* DESCRIPTION OF THE TASK *
Print all of the data exactly, with no line missing.

* RECORDS FOR THE EXERCISE *
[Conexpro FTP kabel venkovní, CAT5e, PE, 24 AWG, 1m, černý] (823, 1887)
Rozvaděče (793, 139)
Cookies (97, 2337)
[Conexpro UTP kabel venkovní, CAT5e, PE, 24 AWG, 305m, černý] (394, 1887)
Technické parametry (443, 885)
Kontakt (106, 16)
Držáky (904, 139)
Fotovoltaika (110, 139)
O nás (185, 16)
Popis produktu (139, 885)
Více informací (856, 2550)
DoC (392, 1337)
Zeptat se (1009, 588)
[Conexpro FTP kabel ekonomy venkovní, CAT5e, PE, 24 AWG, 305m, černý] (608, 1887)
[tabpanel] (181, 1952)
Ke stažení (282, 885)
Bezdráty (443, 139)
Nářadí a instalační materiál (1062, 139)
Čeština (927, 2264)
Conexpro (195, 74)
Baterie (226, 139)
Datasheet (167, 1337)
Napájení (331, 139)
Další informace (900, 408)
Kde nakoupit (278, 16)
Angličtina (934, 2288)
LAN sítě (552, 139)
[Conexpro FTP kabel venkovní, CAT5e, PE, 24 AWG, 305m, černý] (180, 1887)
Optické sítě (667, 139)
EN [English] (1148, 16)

* SOLUTION BELOW *
[Conexpro FTP kabel venkovní, CAT5e, PE, 24 AWG, 1m, černý] (823, 1887)
Rozvaděče (793, 139)
Cookies (97, 2337)
[Conexpro UTP kabel venkovní, CAT5e, PE, 24 AWG, 305m, černý] (394, 1887)
Technické parametry (443, 885)
Kontakt (106, 16)
Držáky (904, 139)
Fotovoltaika (110, 139)
O nás (185, 16)
Popis produktu (139, 885)
Více informací (856, 2550)
DoC (392, 1337)
Zeptat se (1009, 588)
[Conexpro FTP kabel ekonomy venkovní, CAT5e, PE, 24 AWG, 305m, černý] (608, 1887)
[tabpanel] (181, 1952)
Ke stažení (282, 885)
Bezdráty (443, 139)
Nářadí a instalační materiál (1062, 139)
Čeština (927, 2264)
Conexpro (195, 74)
Baterie (226, 139)
Datasheet (167, 1337)
Napájení (331, 139)
Další informace (900, 408)
Kde nakoupit (278, 16)
Angličtina (934, 2288)
LAN sítě (552, 139)
[Conexpro FTP kabel venkovní, CAT5e, PE, 24 AWG, 305m, černý] (180, 1887)
Optické sítě (667, 139)
EN [English] (1148, 16)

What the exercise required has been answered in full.